Sabes que no fue suicida.

—¡Te recordarán como al más grande de los caballeros! ¡Honrarán tu nombre! Pero antes debo llegar a Silvanost… —La tullida hembra intentó ponerse en pie, pero se encogió de dolor al levantar del suelo la piel cubierta de pústulas.

No recuerdas nada del honor, Clamor.

—¡Voy a hacerlo por ti, Jerne!

¿Sí?

—¿Acaso no lo ves? ¡Me está matando!

Un ruido brusco procedente del lindero del claro hizo volver la cabeza a Clamor. Un grupo de elfos —¿y ogros?— arremetió contra ella saliendo del follaje. Los elfos se detuvieron y armaron sus arcos, mientras una docena de ogros avanzaba a la carrera con sus garrotes en alto. Se preguntó qué podía conseguir que se aliaran enemigos mortales como ellos.

Tú.

En el momento en que Clamor intentaba imaginarse cómo podían haberle dado alcance aquellas criaturas —jamás habría sido tan descuidada como para dejar rastro, ¿o sí?— cayó la primera andanada de flechas. La hembra de dragón rugió de dolor e incredulidad. Sus tiernas escamas, ya víctimas de la sangre cancerosa que circulaba por sus venas, no la protegieron de las devastadoras puntas de flecha élfica. Clamor bajó la cabeza a la altura de los ogros que se aproximaban, dispuestos a ofrecer sus fuerzas vitales en sacrificio a la bestia que había en ella.

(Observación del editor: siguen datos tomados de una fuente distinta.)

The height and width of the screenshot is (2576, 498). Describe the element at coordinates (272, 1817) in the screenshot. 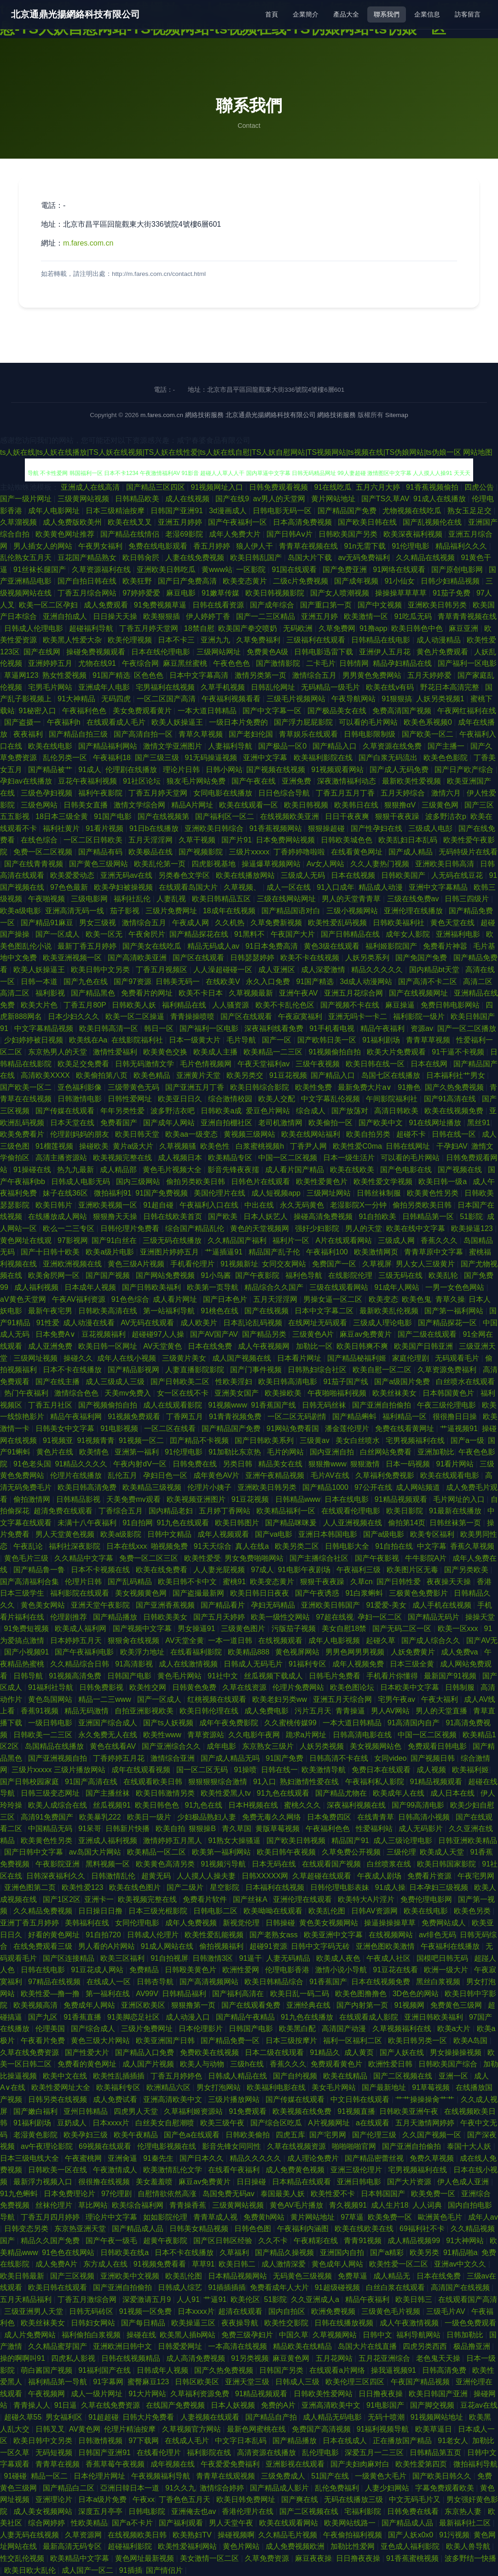

I see `免费无毒久久网络` at that location.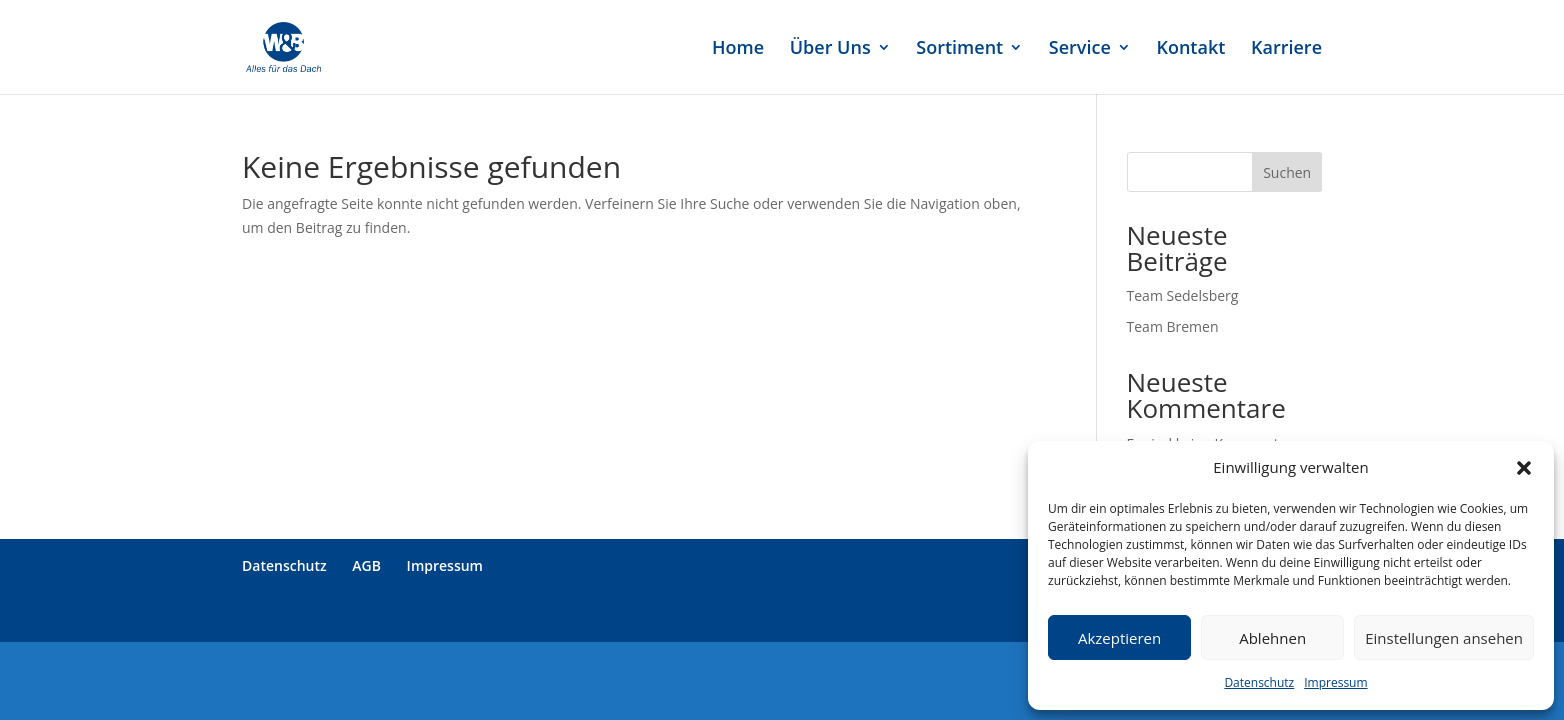  Describe the element at coordinates (1287, 172) in the screenshot. I see `Suchen` at that location.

¿Cuándo terminará esto, Clamor?

La hembra de Dragón Azul sacudió la cabeza, tratando de expulsar de su turbia mente la familiar voz que tanto la confundía.

Primero ellos, luego Silvanost, y después ¿qué? ¿Convertirás todo Ansalon en tu presa?

La debilitada hembra Azul dejó de moverse. Se había cansado de luchar contra la fuerza mortal que habitaba en ella.

—¡Quiero vivir!

Ésta no es la manera. Para salvarnos, debemos combatir a Caos, no alimentarlo.

Mientras los ogros se aproximaban, Clamor apoyó la cabeza en el suelo con calma y contempló el arroyo que tenía delante. Sobre la transparente agua corriente se fue aclarando ante sus ojos una imagen: el familiar rostro de un hombre de cabello rojizo cortado al cepillo y ojos verdes. Jerne le sonrió y, cuando lo oyó reír por lo bajo, supo que había sido perdonada. Clamor ni siquiera notó los garrotes de los ogros que se abatieron violentamente sobre su cuerpo, no sintió la segunda y luego la tercera andanada de flechas que se clavaron en su pecho, su cabeza y sus patas. El arroyo se lo llevó todo excepto a Jerne.

—Todo va a ir bien ahora —dijo, y llamó con un gesto a su compañera.

Desde una gran distancia, Clamor oyó las débiles voces de sus agresores alzarse por su triunfo. Después, su cháchara perdió todo sentido, mientras la hembra de dragón se apresuraba a reunirse con su caballero.